Il Comune aveva proposto di accogliere temporaneamente 60 rifugiati in una struttura a Torre Maura e in 4 villette private nel reatino. Una soluzione sufficiente?

«Sì, una funzionaria del Comune mi ha detto ieri che la struttura di Torre Maura era disponibile. Ma alcuni l’hanno vista e non l’hanno ritenuta adatta. Inoltre la proprietà dell’immobile avrebbe messo a disposizione quattro villette in provincia di Rieti per ospitare temporaneamente alcuni nuclei familiari: tenere unite le famiglie era già un buon segno. Il problema fondamentale è che queste storie vanno accompagnate, altrimenti si sposta il problema e non si trova una soluzione. Questo vale per gli immigrati ma anche per gli italiani che vivono in queste condizioni. Accampate a piazza S.S. Apostoli ci sono anche famiglie italiane».

Il problema delle occupazioni e degli sgomberi è sempre stato di difficile gestione da parte delle amministrazioni romane: non è cambiato nulla?

«No, obiettivamente mi sembra di no. Questa amministrazione ha parecchi problemi che non riesce a sbloccare. E il sistema degli sgomberi non è il modo migliore. Ma dove maturano queste decisioni? Al ministero dell’Interno o all’interno del Comune? I poliziotti fanno il loro lavoro e hanno il compito di riportare l’ordine. Però il Comune dovrebbe mediare e trovare prima una soluzione. Non ho visto quasi mai passaggi razionali. E’ però anche vero che in queste situazioni ci sono persone che si mettono in mezzo e fomentano. La colpa non è degli uni o degli altri ma della nostra incapacità cronica a metterci seriamente intorno ad un tavolo per stabilire cosa può fare ciascuno.Questo è un problema strutturale che abbiamo in Italia, non solo in questa situazione tristissima degli sgomberi».

Qual è oggi l’appello della Chiesa di Roma, in questa situazione specifica?

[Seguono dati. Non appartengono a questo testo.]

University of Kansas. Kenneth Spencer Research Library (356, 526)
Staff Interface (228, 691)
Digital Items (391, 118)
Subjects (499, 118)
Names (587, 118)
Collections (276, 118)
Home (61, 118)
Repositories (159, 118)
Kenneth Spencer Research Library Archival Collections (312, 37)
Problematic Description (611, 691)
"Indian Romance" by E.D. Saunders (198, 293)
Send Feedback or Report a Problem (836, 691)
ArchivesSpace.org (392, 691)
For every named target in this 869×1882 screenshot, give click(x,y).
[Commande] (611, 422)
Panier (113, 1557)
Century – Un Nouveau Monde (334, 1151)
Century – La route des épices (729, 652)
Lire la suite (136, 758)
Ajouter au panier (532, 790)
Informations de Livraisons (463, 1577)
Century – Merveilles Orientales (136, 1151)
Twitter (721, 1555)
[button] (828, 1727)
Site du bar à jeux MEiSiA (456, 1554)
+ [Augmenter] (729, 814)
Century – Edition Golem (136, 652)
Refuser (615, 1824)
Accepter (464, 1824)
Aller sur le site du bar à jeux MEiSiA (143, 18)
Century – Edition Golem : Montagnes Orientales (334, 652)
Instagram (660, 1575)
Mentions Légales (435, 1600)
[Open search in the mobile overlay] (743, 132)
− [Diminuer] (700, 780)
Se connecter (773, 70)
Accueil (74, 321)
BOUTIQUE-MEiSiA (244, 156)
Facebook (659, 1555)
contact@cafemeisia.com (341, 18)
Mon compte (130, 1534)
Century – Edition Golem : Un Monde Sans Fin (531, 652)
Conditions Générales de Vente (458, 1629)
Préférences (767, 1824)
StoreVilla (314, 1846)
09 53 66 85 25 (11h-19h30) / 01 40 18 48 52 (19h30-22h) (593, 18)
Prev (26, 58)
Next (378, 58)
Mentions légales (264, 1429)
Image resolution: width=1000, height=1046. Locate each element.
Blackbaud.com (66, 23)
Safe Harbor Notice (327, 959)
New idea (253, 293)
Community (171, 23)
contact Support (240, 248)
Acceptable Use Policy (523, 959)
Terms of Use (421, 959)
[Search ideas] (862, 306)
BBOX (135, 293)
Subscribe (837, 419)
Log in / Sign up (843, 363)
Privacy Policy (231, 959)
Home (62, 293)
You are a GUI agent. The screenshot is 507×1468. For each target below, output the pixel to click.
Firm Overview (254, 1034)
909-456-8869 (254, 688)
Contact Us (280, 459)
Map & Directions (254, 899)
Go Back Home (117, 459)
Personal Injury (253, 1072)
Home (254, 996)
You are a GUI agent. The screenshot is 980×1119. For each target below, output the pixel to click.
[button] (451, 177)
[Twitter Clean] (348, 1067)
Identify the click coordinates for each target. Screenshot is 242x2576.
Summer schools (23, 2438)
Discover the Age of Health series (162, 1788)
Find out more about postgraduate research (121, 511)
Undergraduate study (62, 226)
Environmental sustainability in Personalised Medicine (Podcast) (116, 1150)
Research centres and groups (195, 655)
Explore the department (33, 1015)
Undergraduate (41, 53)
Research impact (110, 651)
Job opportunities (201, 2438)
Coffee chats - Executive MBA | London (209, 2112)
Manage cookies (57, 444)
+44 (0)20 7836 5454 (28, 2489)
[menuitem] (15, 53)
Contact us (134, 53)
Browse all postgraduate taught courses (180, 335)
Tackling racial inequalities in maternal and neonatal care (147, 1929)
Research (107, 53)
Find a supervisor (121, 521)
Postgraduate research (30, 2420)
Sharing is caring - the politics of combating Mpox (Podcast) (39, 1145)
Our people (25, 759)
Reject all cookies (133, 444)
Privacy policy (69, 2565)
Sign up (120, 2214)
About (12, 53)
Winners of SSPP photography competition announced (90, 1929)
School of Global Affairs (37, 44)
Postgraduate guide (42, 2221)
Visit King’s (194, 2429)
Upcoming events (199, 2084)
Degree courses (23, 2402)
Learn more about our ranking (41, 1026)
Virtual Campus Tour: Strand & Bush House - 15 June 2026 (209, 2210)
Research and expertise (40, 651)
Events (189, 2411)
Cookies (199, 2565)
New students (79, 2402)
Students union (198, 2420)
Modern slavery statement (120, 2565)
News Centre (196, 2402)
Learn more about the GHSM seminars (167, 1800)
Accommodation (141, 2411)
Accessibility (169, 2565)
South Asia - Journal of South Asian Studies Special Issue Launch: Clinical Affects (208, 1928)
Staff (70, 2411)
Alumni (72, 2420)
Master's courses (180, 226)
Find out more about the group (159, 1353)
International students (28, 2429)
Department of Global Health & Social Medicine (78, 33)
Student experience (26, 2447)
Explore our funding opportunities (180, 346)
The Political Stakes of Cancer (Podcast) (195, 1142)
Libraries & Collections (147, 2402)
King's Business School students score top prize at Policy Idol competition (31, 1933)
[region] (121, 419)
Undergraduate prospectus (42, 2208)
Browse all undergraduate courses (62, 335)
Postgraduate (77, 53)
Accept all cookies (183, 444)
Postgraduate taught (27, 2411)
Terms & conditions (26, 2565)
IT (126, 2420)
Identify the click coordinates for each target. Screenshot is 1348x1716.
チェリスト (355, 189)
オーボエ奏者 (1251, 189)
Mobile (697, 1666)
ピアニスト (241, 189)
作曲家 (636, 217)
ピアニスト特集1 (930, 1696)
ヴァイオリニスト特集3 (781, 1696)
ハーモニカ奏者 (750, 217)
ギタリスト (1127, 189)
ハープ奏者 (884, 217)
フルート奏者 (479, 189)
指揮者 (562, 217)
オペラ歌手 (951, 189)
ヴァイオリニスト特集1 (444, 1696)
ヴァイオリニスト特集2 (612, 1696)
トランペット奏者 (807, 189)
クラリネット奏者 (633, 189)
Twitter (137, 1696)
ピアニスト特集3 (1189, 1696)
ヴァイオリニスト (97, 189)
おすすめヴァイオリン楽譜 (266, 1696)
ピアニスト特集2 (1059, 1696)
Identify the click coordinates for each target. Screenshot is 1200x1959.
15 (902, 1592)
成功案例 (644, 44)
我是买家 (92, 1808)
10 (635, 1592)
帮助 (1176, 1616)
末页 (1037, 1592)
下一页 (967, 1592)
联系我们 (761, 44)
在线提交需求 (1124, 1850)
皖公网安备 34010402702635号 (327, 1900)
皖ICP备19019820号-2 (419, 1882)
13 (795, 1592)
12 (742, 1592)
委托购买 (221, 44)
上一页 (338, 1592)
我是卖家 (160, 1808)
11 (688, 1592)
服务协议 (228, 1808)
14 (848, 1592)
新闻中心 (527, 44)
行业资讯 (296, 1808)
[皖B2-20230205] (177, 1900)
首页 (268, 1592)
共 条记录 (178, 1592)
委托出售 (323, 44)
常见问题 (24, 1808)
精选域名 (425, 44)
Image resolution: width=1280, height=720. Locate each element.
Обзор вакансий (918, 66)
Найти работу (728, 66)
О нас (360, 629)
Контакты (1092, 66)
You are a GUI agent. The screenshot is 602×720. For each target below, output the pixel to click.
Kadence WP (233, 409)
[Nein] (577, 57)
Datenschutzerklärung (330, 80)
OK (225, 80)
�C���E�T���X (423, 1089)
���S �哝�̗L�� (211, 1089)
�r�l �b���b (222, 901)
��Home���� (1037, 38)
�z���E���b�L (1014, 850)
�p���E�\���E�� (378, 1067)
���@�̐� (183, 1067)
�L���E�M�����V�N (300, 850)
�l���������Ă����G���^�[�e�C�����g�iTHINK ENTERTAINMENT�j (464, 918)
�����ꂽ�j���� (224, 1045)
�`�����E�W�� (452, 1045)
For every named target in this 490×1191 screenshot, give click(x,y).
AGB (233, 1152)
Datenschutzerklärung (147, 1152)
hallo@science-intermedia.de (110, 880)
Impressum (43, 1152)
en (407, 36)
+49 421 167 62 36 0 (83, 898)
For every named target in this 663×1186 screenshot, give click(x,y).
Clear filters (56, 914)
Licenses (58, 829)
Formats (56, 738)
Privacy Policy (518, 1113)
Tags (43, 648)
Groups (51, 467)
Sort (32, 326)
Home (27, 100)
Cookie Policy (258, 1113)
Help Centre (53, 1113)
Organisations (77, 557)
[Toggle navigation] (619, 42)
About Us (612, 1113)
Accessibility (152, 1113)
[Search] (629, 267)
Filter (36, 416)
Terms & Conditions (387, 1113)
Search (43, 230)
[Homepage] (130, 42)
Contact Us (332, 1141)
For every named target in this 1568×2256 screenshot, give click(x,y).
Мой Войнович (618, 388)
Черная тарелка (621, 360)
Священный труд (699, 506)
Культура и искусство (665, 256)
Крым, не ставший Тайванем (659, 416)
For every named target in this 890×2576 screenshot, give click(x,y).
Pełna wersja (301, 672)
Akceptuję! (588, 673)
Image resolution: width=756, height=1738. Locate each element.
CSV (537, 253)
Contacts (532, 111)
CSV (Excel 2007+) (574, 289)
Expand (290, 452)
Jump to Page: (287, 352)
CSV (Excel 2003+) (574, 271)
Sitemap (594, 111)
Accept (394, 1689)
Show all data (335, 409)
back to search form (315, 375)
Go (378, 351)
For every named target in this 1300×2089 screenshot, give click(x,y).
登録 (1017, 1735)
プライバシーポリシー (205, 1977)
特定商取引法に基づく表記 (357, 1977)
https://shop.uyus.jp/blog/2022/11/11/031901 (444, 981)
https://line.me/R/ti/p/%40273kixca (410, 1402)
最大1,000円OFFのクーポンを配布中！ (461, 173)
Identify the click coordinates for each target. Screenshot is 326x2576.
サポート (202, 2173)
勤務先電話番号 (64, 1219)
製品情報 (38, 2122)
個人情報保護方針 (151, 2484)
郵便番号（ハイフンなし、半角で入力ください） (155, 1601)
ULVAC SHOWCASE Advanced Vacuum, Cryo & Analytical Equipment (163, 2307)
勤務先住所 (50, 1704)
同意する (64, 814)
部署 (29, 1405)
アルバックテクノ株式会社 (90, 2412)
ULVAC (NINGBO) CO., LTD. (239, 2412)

«Noi possiamo e dobbiamo cercare di aprire ponti di dialogo. Non si possono risolvere i problemi in questo modo: diventiamo ridicoli. Chi ci vede dall’estero può pensare che in piazza ci fossero 100 mila persone. Invece no, c’erano una ventina di persone ma sembrava di stare in un assetto di guerra. Uno spiegamento di forze con 100 poliziotti, blindati, idranti, per un gruppetto di donne accampate per protesta. Diventiamo ridicoli agli occhi dell’opinione pubblica mondiale. Spero che come Chiesa di Roma riusciamo afarci promotori di un dialogo, di una vera confluenza di forze soprattutto sul piano della progettualità, prima ancora di arrivare all’azione materiale, fisica dello sgombero. Tranne alcuni casi in cui può essere necessario, se la polizia sa della presenza di soggetti pericolosi».